I followed the link you provided in the last line of this post, which took me to "Are you sure", that you posted some 5 years ago. It really makes a serious reader ponder for a while. And whatever you've said in there makes sense and is a stated fact some way or the other. I shall just comment on some of the points that you've raised back then.
The status one achieves through money, fame, power, education doesn't guarantee any satisfaction or pleasure in real terms. So is the case with shopping. The pleasure that you derive from buying exorbitantly expensive gadgets is very short lived. In a day's time you would either lose interest in it, or something more expensive might catch your fancy and make your last acquisition seem ancient.
Following the common herd is another much-debated topic. I agree that most us tend to follow the herd. Of course, there are exceptions. I recently read about 4 IIM alumni, who gave up their plush jobs at UBS to come back to India to do organic farming. They say that is what interests them. There are many who would love to do/practice what they dream about, but economic compulsions and/or safety of their monthly salary prevent them from doing so. I know a guy in my workplace, a brilliant chap, can write efficient code even better than what the software architect envisioned. But he simply hates his job. He likes to do research and incidentally has an invitation from BARC to do exactly that, thanks to his very high GATE scores. But unfortunately, economic compulsions prevent him from doing so. The monthly EMI amount that he pays (thanks to a new house -- his ancestral property was in shambles and his parents were in constant risk of a cave-in) comes to around 41,000 and BARC's 15,000 per month stipend would by no means take care of that. Things are so different nowadays than say even 15 years ago. My father didn't think of building a house until after retirement. But nowadays people in their 20s are buying/building houses. Not that I blame the youngsters. With rents as high as 15,000 plus per month, it makes better sense to buy a house and pay EMIs instead of paying such high rents to some house owner. I really had no answers or arguments to counter his sense of resignation.

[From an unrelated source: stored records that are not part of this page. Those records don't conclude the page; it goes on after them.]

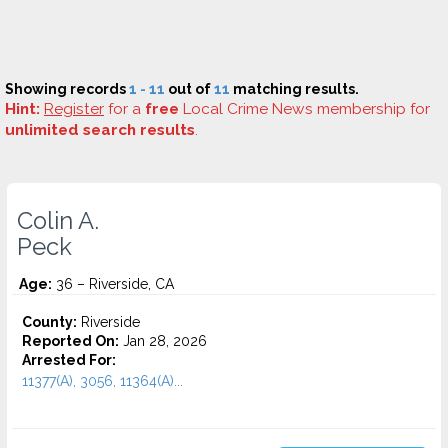
Showing records
1 - 11
out of
11
matching results.
Hint:
Register
for a
free
Local Crime News membership for
unlimited search results
.
Colin A.
Peck
Age:
36 – Riverside, CA
County:
Riverside
Reported On:
Jan 28, 2026
Arrested For:
11377(A), 3056, 11364(A)...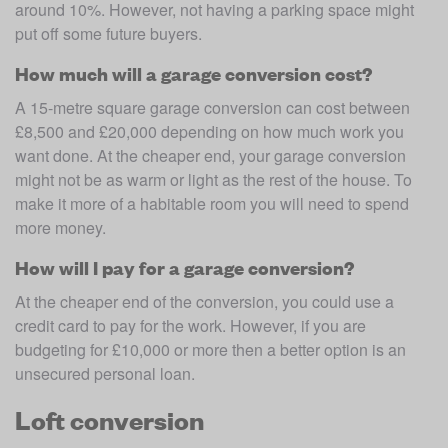
around 10%. However, not having a parking space might 
put off some future buyers.
How much will a garage conversion cost?
A 15-metre square garage conversion can cost between 
£8,500 and £20,000 depending on how much work you 
want done. At the cheaper end, your garage conversion 
might not be as warm or light as the rest of the house. To 
make it more of a habitable room you will need to spend 
more money.
How will I pay for a garage conversion?
At the cheaper end of the conversion, you could use a 
credit card to pay for the work. However, if you are 
budgeting for £10,000 or more then a better option is an 
unsecured personal loan.
Loft conversion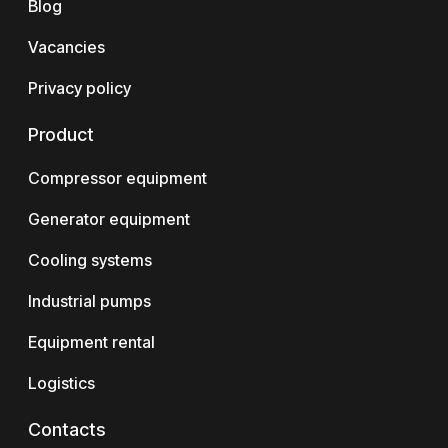
Blog
Vacancies
Privacy policy
Product
Compressor equipment
Generator equipment
Cooling systems
Industrial pumps
Equipment rental
Logistics
Contacts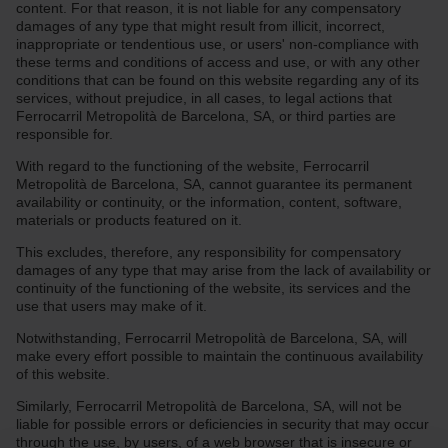
content. For that reason, it is not liable for any compensatory
damages of any type that might result from illicit, incorrect,
inappropriate or tendentious use, or users' non-compliance with
these terms and conditions of access and use, or with any other
conditions that can be found on this website regarding any of its
services, without prejudice, in all cases, to legal actions that
Ferrocarril Metropolità de Barcelona, SA, or third parties are
responsible for.
With regard to the functioning of the website, Ferrocarril
Metropolità de Barcelona, SA, cannot guarantee its permanent
availability or continuity, or the information, content, software,
materials or products featured on it.
This excludes, therefore, any responsibility for compensatory
damages of any type that may arise from the lack of availability or
continuity of the functioning of the website, its services and the
use that users may make of it.
Notwithstanding, Ferrocarril Metropolità de Barcelona, SA, will
make every effort possible to maintain the continuous availability
of this website.
Similarly, Ferrocarril Metropolità de Barcelona, SA, will not be
liable for possible errors or deficiencies in security that may occur
through the use, by users, of a web browser that is insecure or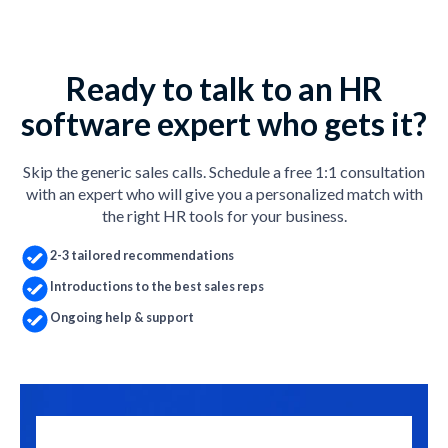
Ready to talk to an HR
software expert who gets it?
Skip the generic sales calls. Schedule a free 1:1 consultation
with an expert who will give you a personalized match with
the right HR tools for your business.
2-3 tailored recommendations
Introductions to the best sales reps
Ongoing help & support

And the point regarding charity -- It’s said to work for your own good, more than others’ -- how true! If done without compulsion or as a mere show, there's nothing that gives you more pleasure than helping out someone in need. And religion -- it's a major contributor to the hatred among mankind that's so common nowadays. If only people would keep their religion and beliefs to themselves. Sir, I've covered only a few points out of the many that you've covered in your post. But I've gone through each of your points and wholeheartedly agree that all the points are designed to make one think.